The legacy of apartheid and then 25 years of neoliberalism as well as government’s “shameful cowardice and lack of resolve in its … attempts [to unify] the two health systems” means that South Africa “cannot respond to the crisis without radical changes in the health system”.
“The only way is to have a collective response to Covid-19 [is for] government [to take] over [the supply of] whatever is needed, not only … private hospitals and lab testing but also … food supply and distribution. We need a system that is going to assist everyone to survive. We have already seen in the shops there is no rationing, so people with money just take everything. It really is a problem that government does not want to act decisively. Capital is very strong here, and I don’t think the government is in charge. Government needs to have the courage to say, ‘We are going to do what is necessary,’” said Van Driel.
Healthcare for all
The National Union of Metalworkers of South Africa (Numsa) says private hospitals must be nationalised and open to all and that “private healthcare must be abolished in its entirety”. Last weekend, Numsa said it was unclear if all or any private health services would be free to the public during the coronavirus outbreak. “That is deeply concerning for us because the majority of the population is not on medical aid, and they will not be able to afford these services,” said general secretary Irvin Jim.

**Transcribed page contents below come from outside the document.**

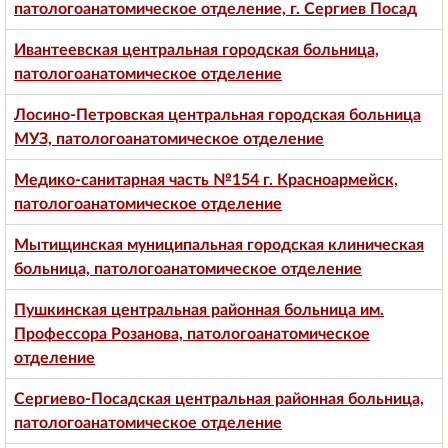
патологоанатомическое отделение, г. Сергиев Посад
Ивантеевская центральная городская больница,
патологоанатомическое отделение
Лосино-Петровская центральная городская больница
МУЗ, патологоанатомическое отделение
Медико-санитарная часть №154 г. Красноармейск,
патологоанатомическое отделение
Мытищинская муниципальная городская клиническая
больница, патологоанатомическое отделение
Пушкинская центральная районная больница им.
Профессора Розанова, патологоанатомическое
отделение
Сергиево-Посадская центральная районная больница,
патологоанатомическое отделение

Shaheed Mahomed, Western Cape chairperson of the Socialist Revolutionary Workers’ Party (SRWP), also said private hospitals should be nationalised. “Every year, thousands of people, particularly children under five and elderly people die of flu because they are excluded from health facilities that are properly equipped with ventilators and other vital equipment.”
The SRWP is campaigning for permanent free health care for all, and not only for the duration of the Covid-19 pandemic, Mahomed said.
Abdul Karriem Matthews of Cape Town’s Bishop Lavis Action Community said his members were concerned that the Western Cape government had set up 13 testing sites in Cape Town but 12 of these were at private health centres and none were situated in the townships. The community-based organisation was also calling for “mass distribution of soap and sanitiser for the Cape Flats and townships”. “Private hospitals must be nationalised now. Universal public healthcare is essential not only to curb outbreaks, but also to ensure crisis preparedness and full realisation of the right to health. This pandemic must serve as a wake-up call to governments on the crucial need to roll back a decades-long history of privatisation and commodification of health,” Matthews told New Frame.